→ **About this exercise**
The task requires repeating, word for word, the lines from the one with "más de 40 postulaciones" through the end of the material, leaving out all pictures.

━━━━━━━━━━━━━━━━

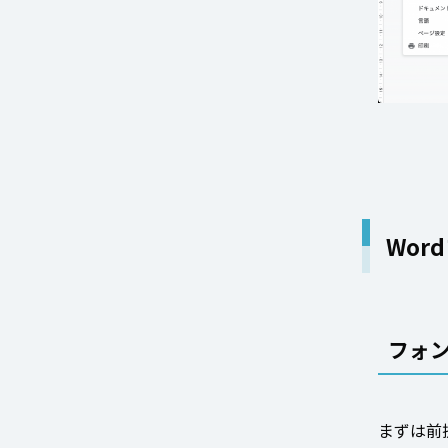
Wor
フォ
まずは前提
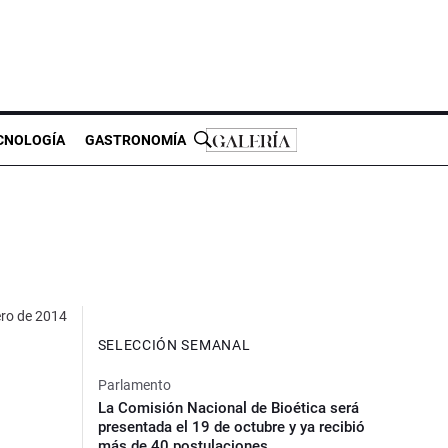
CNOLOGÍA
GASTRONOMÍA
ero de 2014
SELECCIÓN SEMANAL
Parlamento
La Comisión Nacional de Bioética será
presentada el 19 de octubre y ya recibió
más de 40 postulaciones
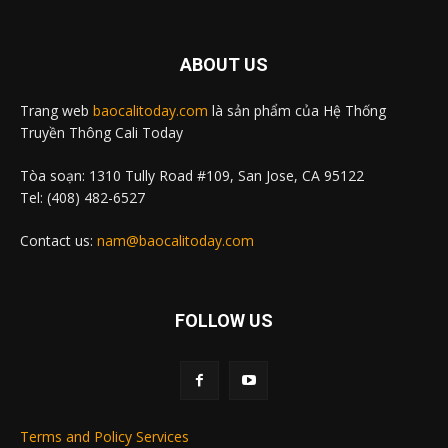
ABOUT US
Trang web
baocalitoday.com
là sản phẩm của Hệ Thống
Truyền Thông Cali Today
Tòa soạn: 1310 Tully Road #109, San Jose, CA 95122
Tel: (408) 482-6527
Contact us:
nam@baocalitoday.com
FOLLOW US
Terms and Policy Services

━━━━━━━━━━━━━━━━

→ **Response**
más de 40 postulaciones
ABOUT US
Trang web
baocalitoday.com
là sản phẩm của Hệ Thống
Truyền Thông Cali Today
Tòa soạn: 1310 Tully Road #109, San Jose, CA 95122
Tel: (408) 482-6527
Contact us:
nam@baocalitoday.com
FOLLOW US
Terms and Policy Services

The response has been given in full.